::: SOURCE MATERIAL :::

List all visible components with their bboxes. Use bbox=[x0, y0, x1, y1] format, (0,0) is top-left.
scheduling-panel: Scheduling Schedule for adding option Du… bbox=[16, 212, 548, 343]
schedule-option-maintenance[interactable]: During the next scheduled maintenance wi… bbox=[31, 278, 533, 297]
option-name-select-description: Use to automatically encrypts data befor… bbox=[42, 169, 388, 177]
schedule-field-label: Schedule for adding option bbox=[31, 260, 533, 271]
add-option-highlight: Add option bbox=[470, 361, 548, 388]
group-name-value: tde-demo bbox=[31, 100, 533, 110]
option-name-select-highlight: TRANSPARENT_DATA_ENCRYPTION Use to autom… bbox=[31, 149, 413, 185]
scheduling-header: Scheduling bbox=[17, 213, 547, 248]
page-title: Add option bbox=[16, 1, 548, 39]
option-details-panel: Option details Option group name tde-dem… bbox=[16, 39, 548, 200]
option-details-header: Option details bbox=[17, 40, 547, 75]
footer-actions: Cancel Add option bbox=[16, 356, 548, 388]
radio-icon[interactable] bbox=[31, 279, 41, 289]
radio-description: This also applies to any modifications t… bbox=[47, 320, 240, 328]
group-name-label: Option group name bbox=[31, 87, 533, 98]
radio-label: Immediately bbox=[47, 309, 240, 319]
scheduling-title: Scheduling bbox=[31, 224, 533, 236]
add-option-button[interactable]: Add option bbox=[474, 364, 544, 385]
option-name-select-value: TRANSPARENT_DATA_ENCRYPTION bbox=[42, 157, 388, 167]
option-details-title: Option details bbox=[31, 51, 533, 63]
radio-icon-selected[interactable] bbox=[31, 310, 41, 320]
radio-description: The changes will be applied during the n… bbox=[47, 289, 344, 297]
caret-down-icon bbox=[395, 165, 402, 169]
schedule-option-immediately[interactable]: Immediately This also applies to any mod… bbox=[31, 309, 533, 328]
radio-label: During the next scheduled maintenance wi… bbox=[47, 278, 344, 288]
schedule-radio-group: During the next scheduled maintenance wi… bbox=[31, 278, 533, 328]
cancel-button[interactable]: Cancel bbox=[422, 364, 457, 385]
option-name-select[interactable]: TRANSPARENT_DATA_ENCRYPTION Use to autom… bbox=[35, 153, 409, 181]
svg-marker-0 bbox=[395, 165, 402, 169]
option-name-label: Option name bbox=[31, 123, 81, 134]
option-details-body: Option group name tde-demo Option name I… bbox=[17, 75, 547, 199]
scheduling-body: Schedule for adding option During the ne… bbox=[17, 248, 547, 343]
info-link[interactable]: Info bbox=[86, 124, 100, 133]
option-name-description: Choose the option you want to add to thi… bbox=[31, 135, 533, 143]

:::

If a line in the records above holds the string "scheduling", copy it.

scheduling-panel: Scheduling Schedule for adding option Du… bbox=[16, 212, 548, 343]
scheduling-header: Scheduling bbox=[17, 213, 547, 248]
scheduling-title: Scheduling bbox=[31, 224, 533, 236]
scheduling-body: Schedule for adding option During the ne… bbox=[17, 248, 547, 343]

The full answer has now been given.